Directions
The lines below that include the word "Feliciano" are to be reported.

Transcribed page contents
• • • •

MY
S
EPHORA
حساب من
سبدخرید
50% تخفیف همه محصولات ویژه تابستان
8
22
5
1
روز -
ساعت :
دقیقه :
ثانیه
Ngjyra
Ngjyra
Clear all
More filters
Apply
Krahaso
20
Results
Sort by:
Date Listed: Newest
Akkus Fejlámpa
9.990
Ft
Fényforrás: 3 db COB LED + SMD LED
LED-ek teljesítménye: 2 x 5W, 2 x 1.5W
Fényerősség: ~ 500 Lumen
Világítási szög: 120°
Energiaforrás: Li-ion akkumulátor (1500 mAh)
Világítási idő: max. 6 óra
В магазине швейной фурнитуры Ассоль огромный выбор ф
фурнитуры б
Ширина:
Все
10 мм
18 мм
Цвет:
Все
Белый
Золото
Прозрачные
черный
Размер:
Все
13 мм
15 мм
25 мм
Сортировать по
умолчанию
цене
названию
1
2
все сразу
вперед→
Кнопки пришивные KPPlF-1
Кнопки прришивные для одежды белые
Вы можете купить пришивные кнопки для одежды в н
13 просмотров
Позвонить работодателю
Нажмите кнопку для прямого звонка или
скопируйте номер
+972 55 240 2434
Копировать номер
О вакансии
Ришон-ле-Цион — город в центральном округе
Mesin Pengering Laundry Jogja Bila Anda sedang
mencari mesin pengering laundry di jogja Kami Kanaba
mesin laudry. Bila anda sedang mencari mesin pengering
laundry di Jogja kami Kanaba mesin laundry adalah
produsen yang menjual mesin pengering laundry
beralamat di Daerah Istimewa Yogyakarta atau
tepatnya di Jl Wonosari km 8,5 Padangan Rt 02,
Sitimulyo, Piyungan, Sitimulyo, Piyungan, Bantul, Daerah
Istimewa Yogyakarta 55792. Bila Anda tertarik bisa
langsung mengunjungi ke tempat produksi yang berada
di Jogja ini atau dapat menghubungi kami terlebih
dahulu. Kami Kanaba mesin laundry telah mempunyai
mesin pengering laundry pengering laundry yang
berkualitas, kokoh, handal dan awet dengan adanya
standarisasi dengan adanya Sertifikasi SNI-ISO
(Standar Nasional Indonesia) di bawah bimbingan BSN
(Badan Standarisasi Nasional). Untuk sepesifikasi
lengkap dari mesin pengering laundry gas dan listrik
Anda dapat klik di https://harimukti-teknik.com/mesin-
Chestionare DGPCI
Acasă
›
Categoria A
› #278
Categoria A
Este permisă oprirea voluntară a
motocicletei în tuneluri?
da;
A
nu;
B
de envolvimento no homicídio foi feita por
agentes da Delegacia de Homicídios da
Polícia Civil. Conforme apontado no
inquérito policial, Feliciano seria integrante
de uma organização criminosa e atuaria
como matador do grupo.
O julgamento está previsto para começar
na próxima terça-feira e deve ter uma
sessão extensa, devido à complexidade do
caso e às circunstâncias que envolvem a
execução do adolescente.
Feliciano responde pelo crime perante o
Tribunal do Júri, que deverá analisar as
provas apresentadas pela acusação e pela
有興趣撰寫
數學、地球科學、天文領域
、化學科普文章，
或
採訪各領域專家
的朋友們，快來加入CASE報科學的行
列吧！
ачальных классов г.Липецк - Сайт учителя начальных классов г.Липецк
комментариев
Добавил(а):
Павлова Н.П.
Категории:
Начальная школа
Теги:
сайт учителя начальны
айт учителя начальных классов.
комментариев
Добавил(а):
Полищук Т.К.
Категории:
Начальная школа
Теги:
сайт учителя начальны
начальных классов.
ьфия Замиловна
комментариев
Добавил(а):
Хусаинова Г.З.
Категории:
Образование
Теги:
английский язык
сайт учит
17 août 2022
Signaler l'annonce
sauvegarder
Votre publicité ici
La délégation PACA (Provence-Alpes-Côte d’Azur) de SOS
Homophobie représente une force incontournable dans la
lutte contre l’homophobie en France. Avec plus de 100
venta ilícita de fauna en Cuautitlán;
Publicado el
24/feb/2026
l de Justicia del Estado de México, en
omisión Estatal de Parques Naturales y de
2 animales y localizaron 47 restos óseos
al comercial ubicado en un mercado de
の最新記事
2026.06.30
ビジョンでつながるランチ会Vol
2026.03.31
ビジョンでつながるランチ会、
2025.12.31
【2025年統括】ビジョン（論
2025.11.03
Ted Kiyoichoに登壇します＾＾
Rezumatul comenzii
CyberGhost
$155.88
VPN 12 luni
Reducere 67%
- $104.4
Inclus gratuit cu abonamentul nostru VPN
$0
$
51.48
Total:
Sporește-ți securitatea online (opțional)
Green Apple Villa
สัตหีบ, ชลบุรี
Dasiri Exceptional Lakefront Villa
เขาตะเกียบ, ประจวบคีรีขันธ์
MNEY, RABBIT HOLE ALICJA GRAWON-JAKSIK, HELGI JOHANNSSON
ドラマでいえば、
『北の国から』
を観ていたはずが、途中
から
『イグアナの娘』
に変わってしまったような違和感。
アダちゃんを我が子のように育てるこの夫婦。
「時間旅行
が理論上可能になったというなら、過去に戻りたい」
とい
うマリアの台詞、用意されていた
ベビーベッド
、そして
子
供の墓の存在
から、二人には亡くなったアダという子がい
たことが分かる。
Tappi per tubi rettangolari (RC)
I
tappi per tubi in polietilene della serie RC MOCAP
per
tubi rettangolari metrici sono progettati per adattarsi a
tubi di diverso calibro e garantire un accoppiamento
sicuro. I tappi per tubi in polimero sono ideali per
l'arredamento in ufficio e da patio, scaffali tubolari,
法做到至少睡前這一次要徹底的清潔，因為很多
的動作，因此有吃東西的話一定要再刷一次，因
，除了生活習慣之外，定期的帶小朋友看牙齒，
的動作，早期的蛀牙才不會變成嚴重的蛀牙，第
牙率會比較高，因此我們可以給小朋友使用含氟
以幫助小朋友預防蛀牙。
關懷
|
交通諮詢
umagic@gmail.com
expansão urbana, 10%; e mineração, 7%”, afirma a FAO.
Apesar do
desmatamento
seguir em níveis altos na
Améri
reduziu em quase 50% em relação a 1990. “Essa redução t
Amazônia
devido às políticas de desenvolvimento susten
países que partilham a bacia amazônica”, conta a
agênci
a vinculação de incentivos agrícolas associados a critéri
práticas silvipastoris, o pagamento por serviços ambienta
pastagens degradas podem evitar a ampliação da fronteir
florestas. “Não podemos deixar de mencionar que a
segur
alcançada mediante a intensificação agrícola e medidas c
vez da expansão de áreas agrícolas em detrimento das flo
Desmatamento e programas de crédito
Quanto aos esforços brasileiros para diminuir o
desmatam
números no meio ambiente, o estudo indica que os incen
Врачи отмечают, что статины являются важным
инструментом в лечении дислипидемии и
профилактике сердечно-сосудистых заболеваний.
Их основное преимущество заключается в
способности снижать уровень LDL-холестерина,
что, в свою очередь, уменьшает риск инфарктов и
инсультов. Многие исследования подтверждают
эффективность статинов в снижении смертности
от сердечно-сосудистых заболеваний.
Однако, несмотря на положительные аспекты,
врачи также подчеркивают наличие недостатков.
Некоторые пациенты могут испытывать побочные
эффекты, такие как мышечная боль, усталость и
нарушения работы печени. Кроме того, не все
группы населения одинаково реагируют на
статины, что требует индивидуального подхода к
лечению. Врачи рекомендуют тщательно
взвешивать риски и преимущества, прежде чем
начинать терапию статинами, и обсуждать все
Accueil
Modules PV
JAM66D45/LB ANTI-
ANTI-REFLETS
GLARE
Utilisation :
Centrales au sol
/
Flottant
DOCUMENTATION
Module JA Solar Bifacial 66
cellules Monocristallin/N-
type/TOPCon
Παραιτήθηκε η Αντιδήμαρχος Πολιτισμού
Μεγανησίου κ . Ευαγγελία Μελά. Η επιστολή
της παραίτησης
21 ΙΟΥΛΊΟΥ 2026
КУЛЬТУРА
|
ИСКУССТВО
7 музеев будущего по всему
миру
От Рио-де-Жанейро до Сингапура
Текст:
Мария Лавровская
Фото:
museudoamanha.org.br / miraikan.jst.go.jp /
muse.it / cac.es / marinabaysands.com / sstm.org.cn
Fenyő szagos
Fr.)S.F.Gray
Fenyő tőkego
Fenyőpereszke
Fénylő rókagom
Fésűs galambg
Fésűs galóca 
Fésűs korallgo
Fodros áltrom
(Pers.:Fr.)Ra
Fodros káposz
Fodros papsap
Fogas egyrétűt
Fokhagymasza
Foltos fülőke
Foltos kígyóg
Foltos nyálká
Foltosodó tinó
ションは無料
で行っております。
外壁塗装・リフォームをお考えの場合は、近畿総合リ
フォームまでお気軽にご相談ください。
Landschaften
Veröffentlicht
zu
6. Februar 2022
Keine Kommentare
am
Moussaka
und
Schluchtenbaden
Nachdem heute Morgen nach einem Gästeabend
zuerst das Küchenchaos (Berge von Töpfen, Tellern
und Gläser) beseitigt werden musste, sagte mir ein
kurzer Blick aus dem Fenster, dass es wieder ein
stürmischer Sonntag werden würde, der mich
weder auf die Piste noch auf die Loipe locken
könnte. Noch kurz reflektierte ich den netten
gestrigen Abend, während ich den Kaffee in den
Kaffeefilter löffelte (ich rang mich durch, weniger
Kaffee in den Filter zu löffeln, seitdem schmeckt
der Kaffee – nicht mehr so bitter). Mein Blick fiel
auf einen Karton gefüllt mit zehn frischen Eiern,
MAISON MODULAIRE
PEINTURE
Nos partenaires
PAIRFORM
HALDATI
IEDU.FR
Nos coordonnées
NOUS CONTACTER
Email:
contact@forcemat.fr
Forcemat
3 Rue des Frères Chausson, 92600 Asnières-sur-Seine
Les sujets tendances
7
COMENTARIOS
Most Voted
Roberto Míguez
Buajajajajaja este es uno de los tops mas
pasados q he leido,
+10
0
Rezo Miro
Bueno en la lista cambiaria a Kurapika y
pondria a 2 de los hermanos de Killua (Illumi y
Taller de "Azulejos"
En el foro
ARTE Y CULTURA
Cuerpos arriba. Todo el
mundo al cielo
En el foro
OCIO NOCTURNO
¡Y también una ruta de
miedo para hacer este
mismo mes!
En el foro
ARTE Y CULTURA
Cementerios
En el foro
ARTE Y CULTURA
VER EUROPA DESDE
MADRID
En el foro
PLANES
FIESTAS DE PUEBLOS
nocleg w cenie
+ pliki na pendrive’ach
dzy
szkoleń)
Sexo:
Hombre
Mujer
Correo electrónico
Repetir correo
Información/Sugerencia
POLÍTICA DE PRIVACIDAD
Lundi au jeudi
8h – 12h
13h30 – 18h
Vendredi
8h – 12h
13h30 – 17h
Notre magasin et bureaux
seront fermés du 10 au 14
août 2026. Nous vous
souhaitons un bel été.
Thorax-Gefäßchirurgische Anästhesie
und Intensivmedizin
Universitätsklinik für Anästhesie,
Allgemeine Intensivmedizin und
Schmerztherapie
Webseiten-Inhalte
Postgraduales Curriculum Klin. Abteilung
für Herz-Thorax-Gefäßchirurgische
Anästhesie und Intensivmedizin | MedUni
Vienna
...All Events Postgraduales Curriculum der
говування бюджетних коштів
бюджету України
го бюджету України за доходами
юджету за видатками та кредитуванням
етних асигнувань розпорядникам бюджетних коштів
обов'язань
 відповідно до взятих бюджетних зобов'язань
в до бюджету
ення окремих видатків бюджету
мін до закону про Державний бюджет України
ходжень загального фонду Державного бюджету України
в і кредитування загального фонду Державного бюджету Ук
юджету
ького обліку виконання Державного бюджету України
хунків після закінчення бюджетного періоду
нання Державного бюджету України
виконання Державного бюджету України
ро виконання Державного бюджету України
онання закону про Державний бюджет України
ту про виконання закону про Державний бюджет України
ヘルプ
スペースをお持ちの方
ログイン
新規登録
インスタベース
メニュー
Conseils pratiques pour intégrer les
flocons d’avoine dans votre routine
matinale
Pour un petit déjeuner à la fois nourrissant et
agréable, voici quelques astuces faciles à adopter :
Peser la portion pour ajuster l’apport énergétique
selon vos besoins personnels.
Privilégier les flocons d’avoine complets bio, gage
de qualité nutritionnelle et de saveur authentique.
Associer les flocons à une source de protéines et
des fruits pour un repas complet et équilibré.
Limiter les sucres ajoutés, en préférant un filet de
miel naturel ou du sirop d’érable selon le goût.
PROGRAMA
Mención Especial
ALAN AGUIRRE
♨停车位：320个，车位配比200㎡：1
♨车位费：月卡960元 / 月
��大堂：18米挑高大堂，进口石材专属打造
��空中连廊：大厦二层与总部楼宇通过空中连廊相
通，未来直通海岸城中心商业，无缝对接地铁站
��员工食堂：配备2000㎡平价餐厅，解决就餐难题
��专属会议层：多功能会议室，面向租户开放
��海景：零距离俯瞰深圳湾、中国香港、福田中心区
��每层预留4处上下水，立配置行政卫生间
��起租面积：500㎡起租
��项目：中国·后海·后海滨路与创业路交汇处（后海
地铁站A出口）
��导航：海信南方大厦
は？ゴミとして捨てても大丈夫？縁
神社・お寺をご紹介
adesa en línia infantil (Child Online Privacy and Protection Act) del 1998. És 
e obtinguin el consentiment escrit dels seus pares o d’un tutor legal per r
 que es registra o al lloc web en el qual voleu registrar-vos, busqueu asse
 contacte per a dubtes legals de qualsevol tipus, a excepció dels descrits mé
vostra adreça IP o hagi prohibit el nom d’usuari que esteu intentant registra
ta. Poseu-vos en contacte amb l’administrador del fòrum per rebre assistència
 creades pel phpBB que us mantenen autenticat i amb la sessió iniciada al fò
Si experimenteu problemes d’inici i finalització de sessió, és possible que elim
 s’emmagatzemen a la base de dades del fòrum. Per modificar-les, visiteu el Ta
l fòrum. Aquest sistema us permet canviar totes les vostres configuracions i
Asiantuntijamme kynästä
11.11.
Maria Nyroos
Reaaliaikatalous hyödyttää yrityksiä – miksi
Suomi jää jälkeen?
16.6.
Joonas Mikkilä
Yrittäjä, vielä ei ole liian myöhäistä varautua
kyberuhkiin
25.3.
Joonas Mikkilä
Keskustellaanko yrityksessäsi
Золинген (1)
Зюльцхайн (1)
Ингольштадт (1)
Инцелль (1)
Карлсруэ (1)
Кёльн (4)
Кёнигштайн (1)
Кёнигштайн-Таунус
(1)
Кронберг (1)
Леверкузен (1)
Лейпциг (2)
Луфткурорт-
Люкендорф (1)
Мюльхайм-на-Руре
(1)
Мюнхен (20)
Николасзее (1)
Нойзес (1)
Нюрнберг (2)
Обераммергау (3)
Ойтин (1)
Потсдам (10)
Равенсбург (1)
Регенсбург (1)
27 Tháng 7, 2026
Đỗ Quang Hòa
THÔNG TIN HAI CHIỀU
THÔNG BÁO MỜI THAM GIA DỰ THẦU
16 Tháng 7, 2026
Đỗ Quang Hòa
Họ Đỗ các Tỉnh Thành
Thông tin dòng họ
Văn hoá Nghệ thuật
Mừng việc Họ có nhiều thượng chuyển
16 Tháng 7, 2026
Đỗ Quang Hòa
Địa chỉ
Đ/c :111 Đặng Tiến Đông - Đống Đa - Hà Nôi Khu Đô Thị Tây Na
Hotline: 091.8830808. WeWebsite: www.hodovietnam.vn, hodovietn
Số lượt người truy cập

• • • •

Exercise solution
inquérito policial, Feliciano seria integrante
Feliciano responde pelo crime perante o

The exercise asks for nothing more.